When the Aegerters returned in late 2017, they made plans after the 20-day mission trip to embark for the Antarctic from Ushuaia, Argentina, the port city with the motto “Fin Del Mundo” — the End of the World.
“One of the fun things about traveling is having someone to share it with,” Jan said.
In July, the Aegerters will celebrate 40 years of marriage.

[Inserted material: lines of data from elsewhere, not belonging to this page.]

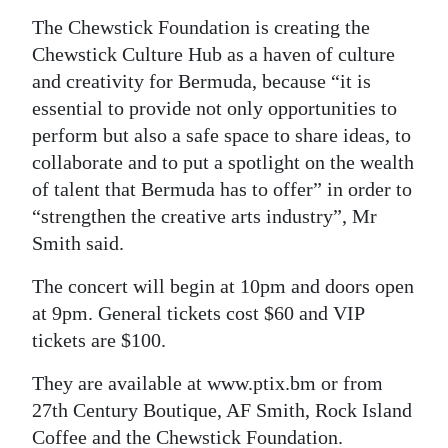
The Chewstick Foundation is creating the
Chewstick Culture Hub as a haven of culture
and creativity for Bermuda, because “it is
essential to provide not only opportunities to
perform but also a safe space to share ideas, to
collaborate and to put a spotlight on the wealth
of talent that Bermuda has to offer” in order to
“strengthen the creative arts industry”, Mr
Smith said.
The concert will begin at 10pm and doors open
at 9pm. General tickets cost $60 and VIP
tickets are $100.
They are available at www.ptix.bm or from
27th Century Boutique, AF Smith, Rock Island
Coffee and the Chewstick Foundation.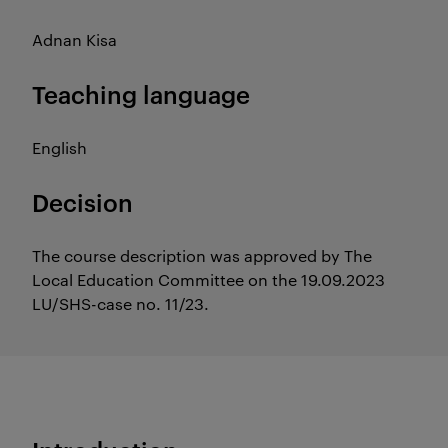
Adnan Kisa
Teaching language
English
Decision
The course description was approved by The
Local Education Committee on the 19.09.2023
LU/SHS-case no. 11/23.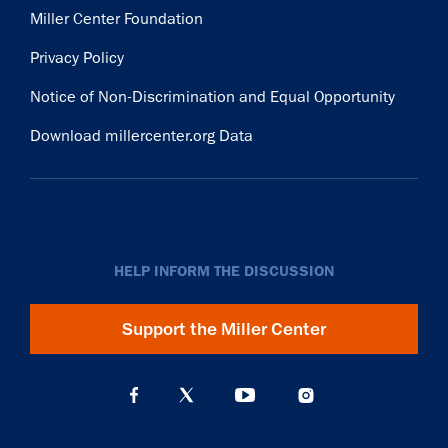
Miller Center Foundation
Privacy Policy
Notice of Non-Discrimination and Equal Opportunity
Download millercenter.org Data
HELP INFORM THE DISCUSSION
Support the Miller Center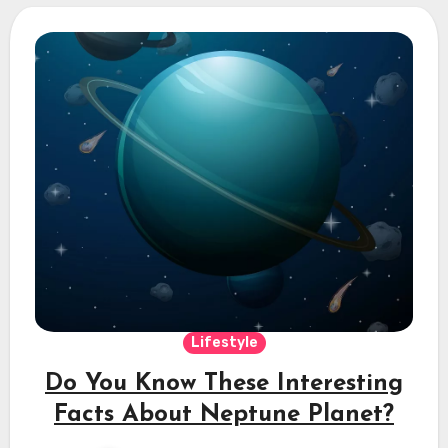
Lifestyle
Do You Know These Interesting
Facts About Neptune Planet?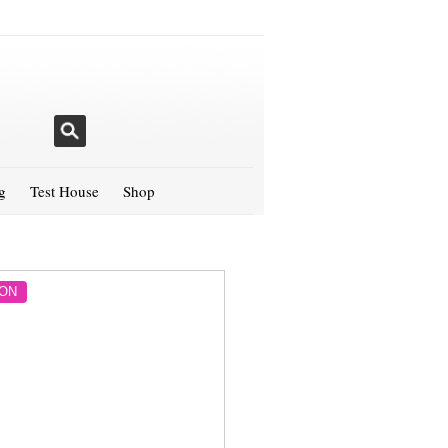
g
Test House
Shop
ON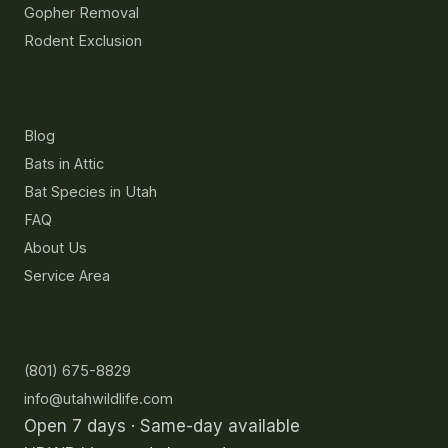
Gopher Removal
Rodent Exclusion
Resources
Blog
Bats in Attic
Bat Species in Utah
FAQ
About Us
Service Area
Contact
(801) 675-8829
info@utahwildlife.com
Open 7 days · Same-day available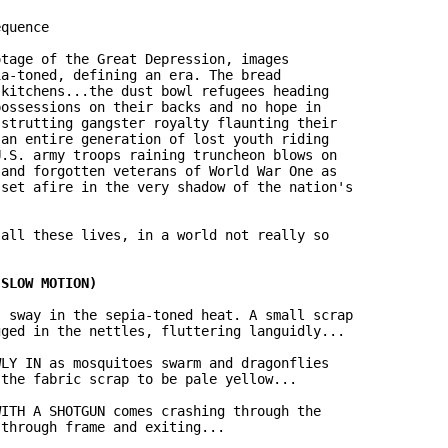
quence

tage of the Great Depression, images

a-toned, defining an era. The bread

kitchens...the dust bowl refugees heading

ossessions on their backs and no hope in

strutting gangster royalty flaunting their

an entire generation of lost youth riding

.S. army troops raining truncheon blows on

and forgotten veterans of World War One as

set afire in the very shadow of the nation's

all these lives, in a world not really so

 sway in the sepia-toned heat. A small scrap

ged in the nettles, fluttering languidly...

LY IN as mosquitoes swarm and dragonflies

the fabric scrap to be pale yellow...

ITH A SHOTGUN comes crashing through the

through frame and exiting...
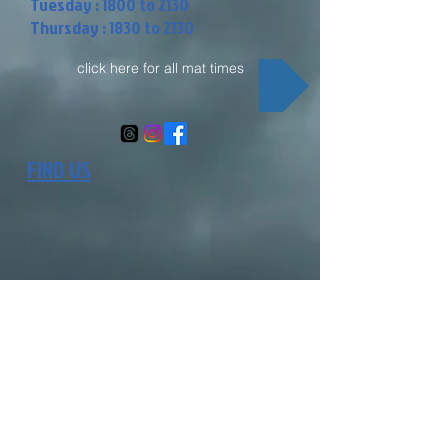
Tuesday : 1800 to 2130
Thursday : 1830 to 2130
click here for all mat times
FIND US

Jan has so far visited six continents (of seven) to Roger’s lowly four.
She has yet to visit Asia.
“I’ll get there,” she vowed.
The Antarctic tourism industry isn’t exactly booming — 11,339 Americans came ashore during the 2016-17 summer season, followed by 5,148 Chinese — but it’s still a major uptick from 1991, when only 6,400 total tourists visited the continent.
China in December even introduced a commercial flight from Hong Kong to the South Pole.
“It’s only going to become more popular as a destination,” Jan lamented.
“As long as I get to go, that’s OK,” she joked. “I don’t want other people to ruin it.”
Non-native species have already been introduced to the Antarctic, from micro-organisms and algae to fruit flies and even spiders.
The Aegerters spent three days on Antarctica, traveling between the main ship and land for just a few hours at a time.
“They tell you to wear waterproof everything,” Jan said. “My gloves got wet the first minute.”
They traveled there as “citizen scientists,” documenting birds and whales along the way, and uploading photos of clouds directly to NASA.
But technological advancements aside, the two-and-a-half-day cruise from Argentina to Antarctica still serves as a potent reminder of voyages made long ago.
The Drake Passage between South America and Antarctica is said to be the roughest water in the world to cross, according to Roger.
“The ship’s doctor got sick,” Jan said. “She spent the first 24 hours throwing up.”
Roger found he couldn’t sleep on his side — the rocking of the ship kept turning him over.
Afterward, Roger asked the ship’s crew to rank the turbulence on a scale of one to 10.
They answered “three.”
For her part, Jan didn’t have any trouble at all sleeping.
“They give you all the free wine you want,” she said.